Seriously, why? Beck, who last year traded his Fox News show for a much-lower-buzz web network, has been on a mission to reclaim the founders. He’s created a tryptich, in the Shepard Fairey style, of Washington, Franklin, and Sam Adams as the Christian martyers Faith, Hope, and Charity. Jefferson proved difficult to turn into a Christian martyr, because he had a long and well-known record of doubtful statements. Enter David Barton, who approached Jefferson the way Owen Wilson’s Royal Tenenbaums character approached George Custer. We all know Jefferson was a religious skeptic, but maybe he wasn’t?

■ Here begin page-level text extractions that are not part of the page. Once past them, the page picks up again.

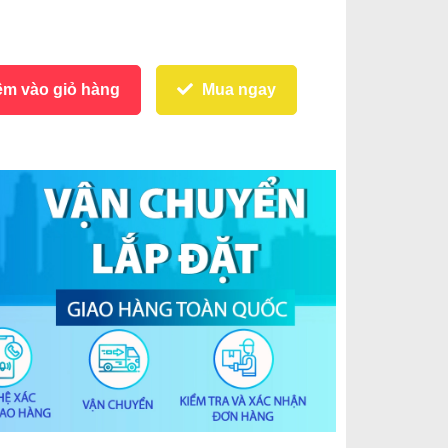
m vào giỏ hàng
Mua ngay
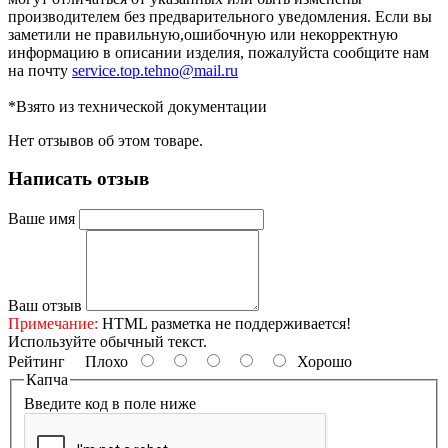
производителем без предварительного уведомления. Если вы
заметили не правильную,ошибочную или некорректную
информацию в описании изделия, пожалуйста сообщите нам
на почту
service.top.tehno@mail.ru
*Взято из технической документации
Нет отзывов об этом товаре.
Написать отзыв
Ваше имя
Ваш отзыв
Примечание:
HTML разметка не поддерживается!
Используйте обычный текст.
Рейтинг
Плохо
Хорошо
Капча
Введите код в поле ниже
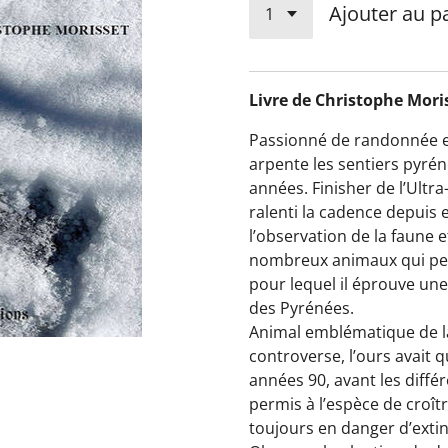
Ajouter au p
Livre de Christophe Mori
Passionné de randonnée et
arpente les sentiers pyr
années. Finisher de l’Ultra
ralenti la cadence depuis 
l’observation de la faune e
nombreux animaux qui peu
pour lequel il éprouve une 
des Pyrénées.
Animal emblématique de la 
controverse, l’ours avait 
années 90, avant les diffé
permis à ­l’espèce de croî
toujours en danger d’extin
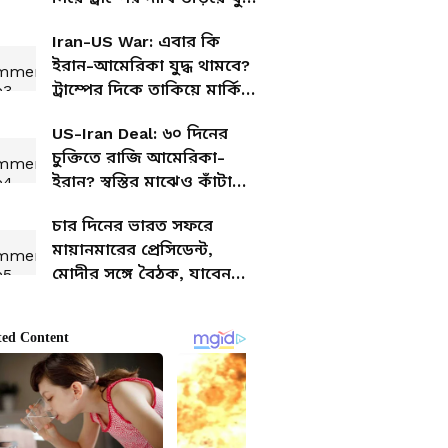
পরিস্থিতি জিয়ে রাখল ইরান
Iran-US War: এবার কি
ইরান-আমেরিকা যুদ্ধ থামবে?
ট্রাম্পের দিকে তাকিয়ে মার্কিন
কর্তারা
US-Iran Deal: ৬০ দিনের
চুক্তিতে রাজি আমেরিকা-
ইরান? স্বস্তির মাঝেও কাঁটা
ট্রাম্পের সই
চার দিনের ভারত সফরে
মায়ানমারের প্রেসিডেন্ট,
মোদীর সঙ্গে বৈঠক, যাবেন
বোধগয়াও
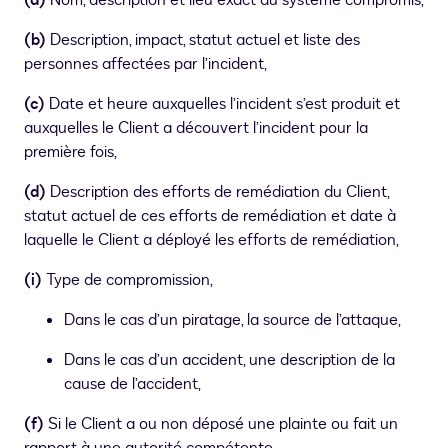
(a)
Nom, description et lieu exact du système compromis,
(b)
Description, impact, statut actuel et liste des
personnes affectées par l’incident,
(c)
Date et heure auxquelles l’incident s’est produit et
auxquelles le Client a découvert l’incident pour la
première fois,
(d)
Description des efforts de remédiation du Client,
statut actuel de ces efforts de remédiation et date à
laquelle le Client a déployé les efforts de remédiation,
(i)
Type de compromission,
Dans le cas d’un piratage, la source de l’attaque,
Dans le cas d’un accident, une description de la
cause de l’accident,
(f)
Si le Client a ou non déposé une plainte ou fait un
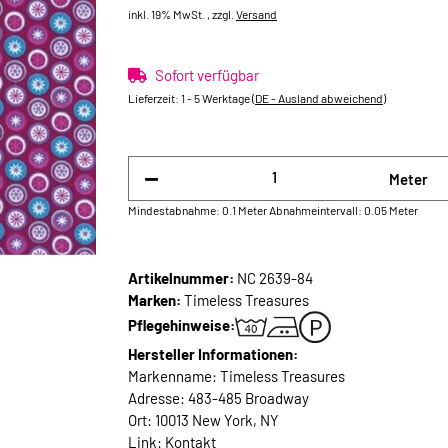
inkl. 19% MwSt. , zzgl.
Versand
Sofort verfügbar
Lieferzeit:
1 - 5 Werktage
(DE - Ausland abweichend)
Meter
Mindestabnahme: 0.1 Meter
Abnahmeintervall: 0.05 Meter
Artikelnummer:
NC 2639-84
Marken:
Timeless Treasures
Pflegehinweise:
Hersteller Informationen:
Markenname: Timeless Treasures
Adresse: 483-485 Broadway
Ort: 10013 New York, NY
Link:
Kontakt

Recently, conservative scholars had finally started to call out Barton’s sloppy research. Eight days after some Ohio pastors threatened to boycott Barton’s publisher Thomas Nelson Books, the publisher announced that it was scrapping The Jefferson Lies.

It’s almost sad, because the book is hilarious. Barton argues that “DNA evidence has not proved that Jefferson fathered any children outside his marriage to Martha,” that Virginia law preventing him from emancipating his slaves before he died (just a total lie), and that would have absolutely hated secularism. Beck includes an online “university” in his current media empire, and so some amount of conservatives were being taught total nonsense. You can see why there was so much interest in some self-policing.